Was in der Urlaubsapotheke nicht fehlen darf

    Aus WISSEN-digital.de

    Beim langersehnten Urlaub sollte prinzipiell die Erholung im Vordergrund stehen. Der stressige Alltag ist vorübergehend passe und das Aufladen der Batterien beginnt. Nichtsdestotrotz gibt es einige Situationen, die dieses Gleichgewicht ohne entsprechende Vorbereitungen ins Wanken bringen.
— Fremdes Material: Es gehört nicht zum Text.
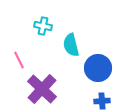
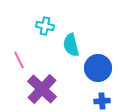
cyan cross: moved 2 px right
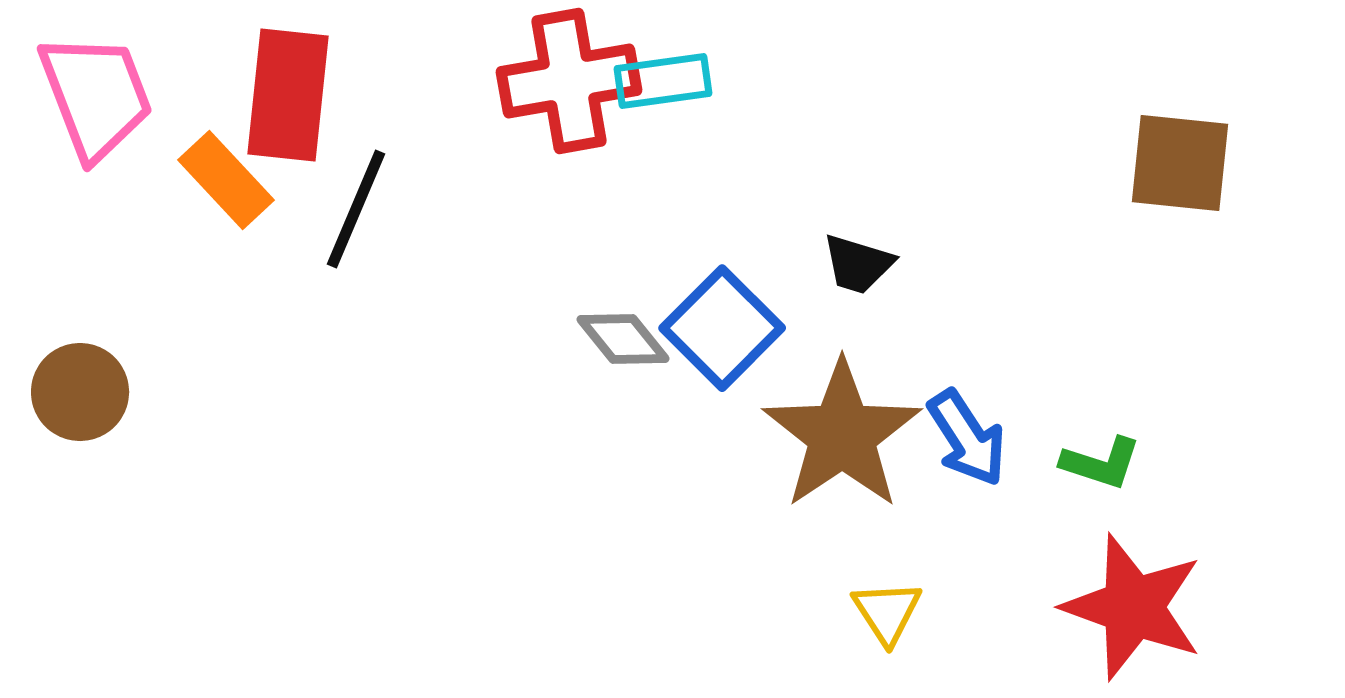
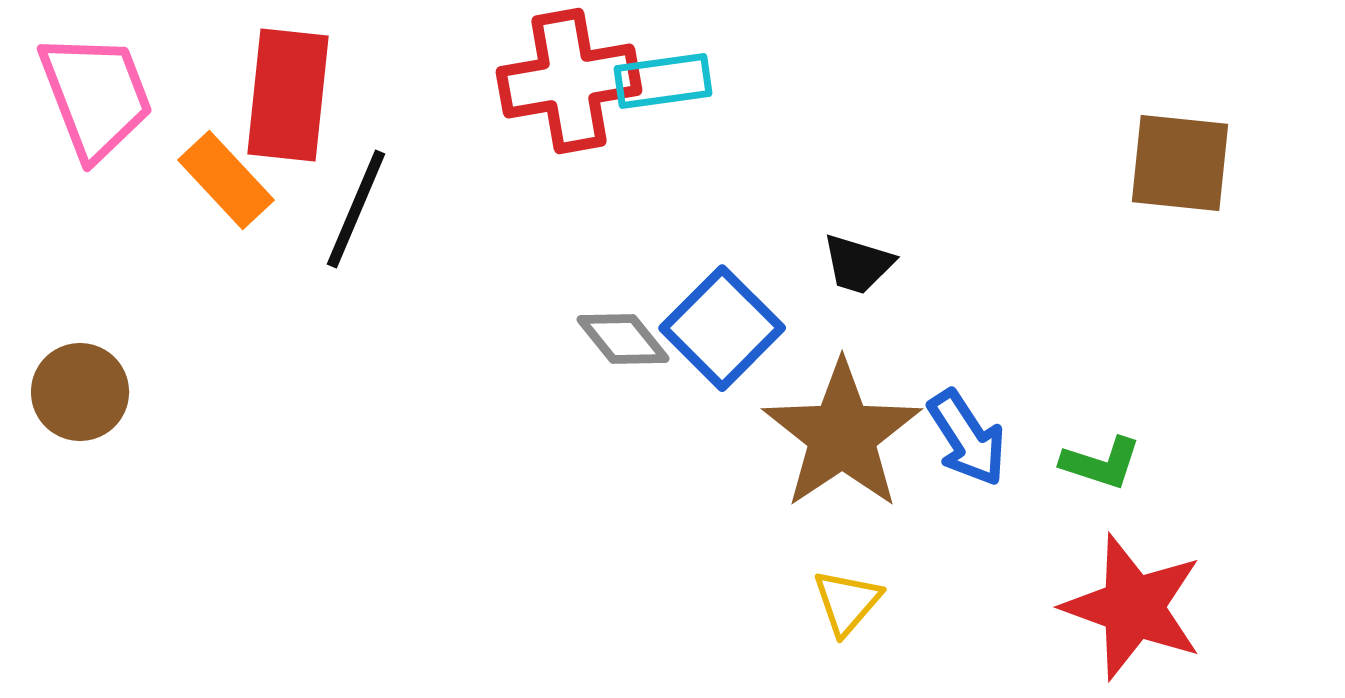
yellow triangle: moved 40 px left, 10 px up; rotated 14 degrees clockwise
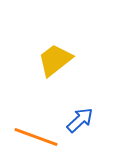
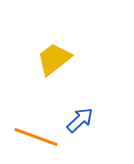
yellow trapezoid: moved 1 px left, 1 px up
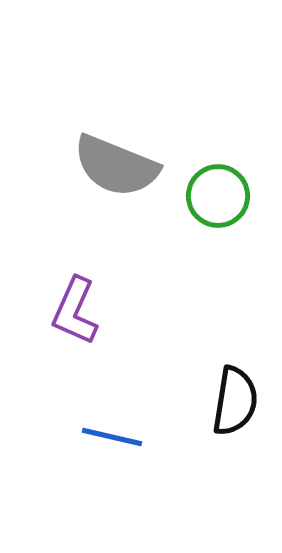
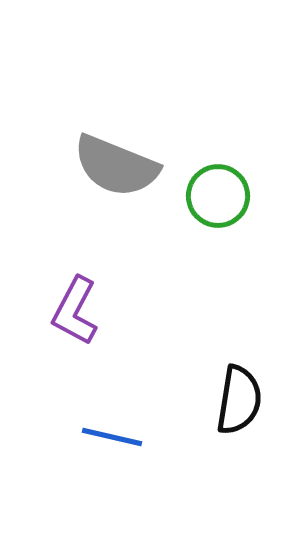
purple L-shape: rotated 4 degrees clockwise
black semicircle: moved 4 px right, 1 px up
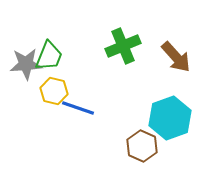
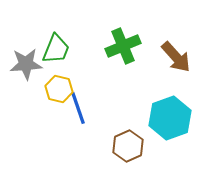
green trapezoid: moved 7 px right, 7 px up
yellow hexagon: moved 5 px right, 2 px up
blue line: rotated 52 degrees clockwise
brown hexagon: moved 14 px left; rotated 12 degrees clockwise
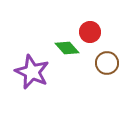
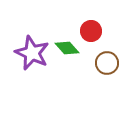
red circle: moved 1 px right, 1 px up
purple star: moved 19 px up
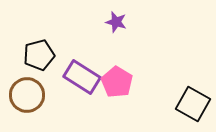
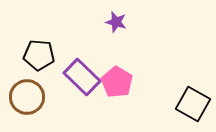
black pentagon: rotated 20 degrees clockwise
purple rectangle: rotated 12 degrees clockwise
brown circle: moved 2 px down
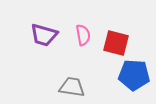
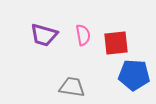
red square: rotated 20 degrees counterclockwise
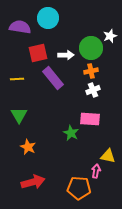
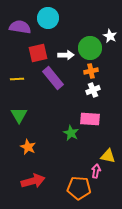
white star: rotated 24 degrees counterclockwise
green circle: moved 1 px left
red arrow: moved 1 px up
    Dinge, die zuhause kaum Probleme bereiten, werden auf Übersee schnell zur Horrorvorstellung. Diebstähle vor Ort stehen ebenso wie Verletzungen und plötzliche Erkrankungen ganz oben auf der Liste unerwünschter Begleiterscheinungen. Um richtig vorbereitet zu sein, sollte eine Reiseapotheke im Gepäck verstaut sein. Durch die breite Auswahl an Möglichkeiten kann der Überblick jedoch schnell verloren gehen. Was muss also auf jeden Fall hinein?

    Vorsorge vor dem Abflug

    Bevor notwendige Utensilien im Gepäck verstaut werden, ist zunächst eine Vorsorge in Deutschland notwendig. Abhängig vom Reisegebiet sind möglicherweise Gefahren durch starke, regionale Ausprägungen von Krankheiten wie Malaria, Gelb- oder Dengue Fieber möglich. Bevor Risikogebiete dieser Art besucht werden, ist eine ärztliche Aufklärung bezüglich möglicher Impfungen erforderlich.

    Die Erstversorgung für Verletzungen

    Eine kleine Unachtsamkeit und schon ist es geschehen - eine grobe Schürfung oder gar eine offene Wunde machen die Erholung am Strand zu einer schmerzhaften Angelegenheit. Die Wunde muss schnell erstversorgt werden. Ist die Reiseapotheke mit Desinfektionsmittel und Verbandsmaterial ausgestattet, fällt der teure Arzt- oder Krankenhausbesuch zumindest vorerst aus. Da solche Verletzungen in unterschiedlichen Größenordnungen auftreten, müssen Pflaster und Mullbinden eingepackt werden.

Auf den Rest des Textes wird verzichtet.